A concern might be: at a sample timestamp, 2 events of the same worker are generated, and the second one will be rejected because of the primary key (worker_id, created_at) is violated. Let's say on my app I can prevent this from happening.
Upvotes: 2
Views: 729
Reputation: 44423
What would the primary key be, if not for this consideration?
You can create a composite index on (worker_id, created_at)
. There is no reason to declare it to be a primary key just to get it as an index.
But you can also create an index, or maybe even primary key, on (worker_id, created_at, event_type)

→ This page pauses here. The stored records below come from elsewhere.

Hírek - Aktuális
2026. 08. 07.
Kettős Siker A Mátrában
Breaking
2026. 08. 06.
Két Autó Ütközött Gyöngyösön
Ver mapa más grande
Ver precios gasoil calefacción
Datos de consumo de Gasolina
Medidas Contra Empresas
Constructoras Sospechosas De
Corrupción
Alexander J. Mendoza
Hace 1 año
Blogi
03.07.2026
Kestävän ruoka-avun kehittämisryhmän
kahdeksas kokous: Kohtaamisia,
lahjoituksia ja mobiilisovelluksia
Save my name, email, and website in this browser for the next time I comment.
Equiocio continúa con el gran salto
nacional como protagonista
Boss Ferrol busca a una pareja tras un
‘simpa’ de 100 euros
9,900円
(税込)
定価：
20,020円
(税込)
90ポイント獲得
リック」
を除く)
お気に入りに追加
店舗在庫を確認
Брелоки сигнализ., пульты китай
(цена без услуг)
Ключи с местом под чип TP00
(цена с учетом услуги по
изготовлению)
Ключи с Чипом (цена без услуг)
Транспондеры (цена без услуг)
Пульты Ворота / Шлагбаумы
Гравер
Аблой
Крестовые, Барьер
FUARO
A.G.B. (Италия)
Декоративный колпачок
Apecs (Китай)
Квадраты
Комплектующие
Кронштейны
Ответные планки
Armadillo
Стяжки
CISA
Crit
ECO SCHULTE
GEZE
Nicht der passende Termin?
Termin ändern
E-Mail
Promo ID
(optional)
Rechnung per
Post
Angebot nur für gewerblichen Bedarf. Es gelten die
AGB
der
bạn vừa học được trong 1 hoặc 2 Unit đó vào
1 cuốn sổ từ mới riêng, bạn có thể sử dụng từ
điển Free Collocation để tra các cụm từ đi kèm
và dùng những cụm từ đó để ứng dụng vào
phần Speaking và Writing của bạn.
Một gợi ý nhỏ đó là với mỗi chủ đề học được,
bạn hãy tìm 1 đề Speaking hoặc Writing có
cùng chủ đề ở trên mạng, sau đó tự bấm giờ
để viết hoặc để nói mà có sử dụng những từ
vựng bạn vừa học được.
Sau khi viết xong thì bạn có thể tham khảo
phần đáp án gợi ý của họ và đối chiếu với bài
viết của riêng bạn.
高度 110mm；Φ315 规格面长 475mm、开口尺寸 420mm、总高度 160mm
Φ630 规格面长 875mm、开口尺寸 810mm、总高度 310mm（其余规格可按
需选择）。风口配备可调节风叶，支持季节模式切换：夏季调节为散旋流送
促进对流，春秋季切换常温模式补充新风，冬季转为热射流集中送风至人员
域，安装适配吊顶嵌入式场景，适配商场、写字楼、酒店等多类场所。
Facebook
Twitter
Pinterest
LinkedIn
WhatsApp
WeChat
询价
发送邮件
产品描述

. That index should be able to do everything the other one can, and more. Unless event_type is very wide, it shouldn't be much bigger. A downside is that if you update rows to change just event_type (which doesn't seem very likely, just based on the column names), this index would disable Heap-Only-Tuple optimization.
Upvotes: 0
Reputation: 248305
From the standpoint of database theory, I would say that you should define the primary key based on what really identifies a row uniquely, not based on performance considerations.
So if there is no natural primary key, define an artificial one, and use CREATE INDEX
to create the index you need for the query.
However, in real life you sometimes have to deviate from the theoretical ideal. If performance considerations dictate that you have as few indexes as possible, and you can live with the primary key you suggest, go for it. Otherwise stick with the theory - premature optimization is the root of all evil.
Upvotes: 1